И в оперу меня Тромбон затащил, а я сопротивлялся. Мне нравились советские песни, какая еще, на фиг, опера? Скукота. Но он меня уговорил и потащил на «Травиату». В тот день пели гастролеры: румын Николае Херля пел Жермона, а американка Роберта Питерс  Виолетту. И молодой бакинский тенор Ибрагим Джафаров  Альфред. Голоса замечательные, сейчас у меня есть много записей опер и с Херлей, и с Питерс, так что могу уже точно судить. А тогда впечатление было шоковое, будто в новый мир попал. С того вечера мы стали ходить в оперу почти на каждый спектакль. Дважды в неделю точно. Иногда чаще. На гастроли  всегда. И на премьеры, естественно. Но об опере  отдельный разговор.


* * *

Завучем у нас был Мартын Ервандович Дадаян, замечательный человек (а были ли у нас в школе не замечательные учителя?). На фронте он лишился обеих ног. После войны прошло тогда всего 15 лет, и он был еще молодым, когда мы у него учились  лет сорок с небольшим,  но мне казался старым и солидным. Ходил он на протезах, с палкой. Костылей не признавал. Советские протезы тех еще лет  представляю, какое было мучение на них ходить, переставляя «ноги», как на ходулях. А он ведь взбирался на второй и третий этаж несколько раз в день, и этажи в школе, здании старой постройки, были высокими

Преподавал Мартын Ервандович историю и очень интересно рассказывал. Мы с Тромбоном любили после уроков иногда заходить к нему в кабинет и поговорить «за жизнь». Он нам рассказывал о войне, но никогда не говорил, как случилось, что пришлось ампутировать ноги. А мы не спрашивали. Впрочем, все и так знали, конечно  рассказали другие учителя. Снаряд рядом разорвался, было это в 1943 под Курском.

Мы с Тромбоном и после окончания школы довольно часто захаживали к Мартыну Ервандовичу поговорить. Мы учились в университете, и он разговаривал с нами иначе, как с равными, жаловался на власти, на бюрократию, на РОНО, которое не дает дыхнуть.
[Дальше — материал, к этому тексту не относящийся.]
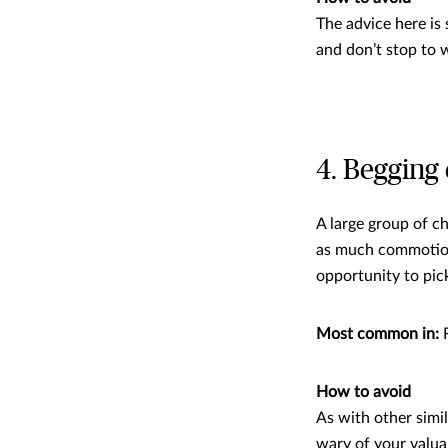
The advice here is 
and don’t stop to 
4. Begging 
A large group of c
as much commotion 
opportunity to pic
Most common in:
R
How to avoid
As with other simi
wary of your valuab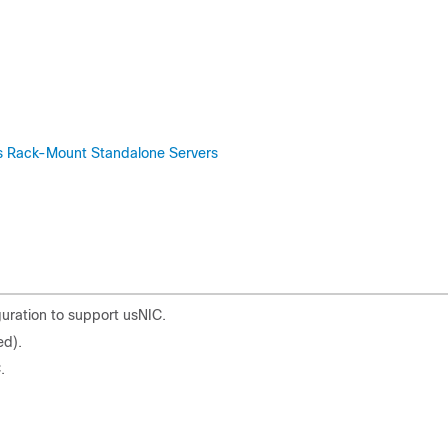
ies Rack-Mount Standalone Servers
uration to support usNIC.
ed).
.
Даже о женщинах говорили, чего в наши школьные годы он, конечно, себе не позволял. Помню, меня поразило его замечание. Говорили о том, какие красивые девушки в Баку (это так!), и он сказал: «Ну, ведь ты, когда на девушку смотришь, ты ее взглядом раздеваешь» Я-то думал, что я один такой и страшно этого стеснялся, думал, что это какое-то извращение. А оказывается, нормальная мужская реакция

У него была машина  «москвич» с ручным управлением. Однажды он рассказал, как ехал за городом по Апшеронскому шоссе, впереди был пост ГАИ, и вдруг мимо на огромной скорости промчалась «волга»  не правительственная, обычная. «Я,  рассказывал Мартын Ервандович,  напрягся, думаю, сейчас его остановят. И действительно, вышел на дорогу гаишник с жезлом, махнул. А тот едет, не снижая скорости. Когда волга проезжала мимо гаишника, вижу: белый комок вылетел из правого открытого окна машины и упал на дорогу. Гаишник спокойно подошел, поднял, развернул, положил в карман и пошел себе на место. Я как раз мимо проезжал. Не знаю, сколько тот гаишнику кинул. Сотню?»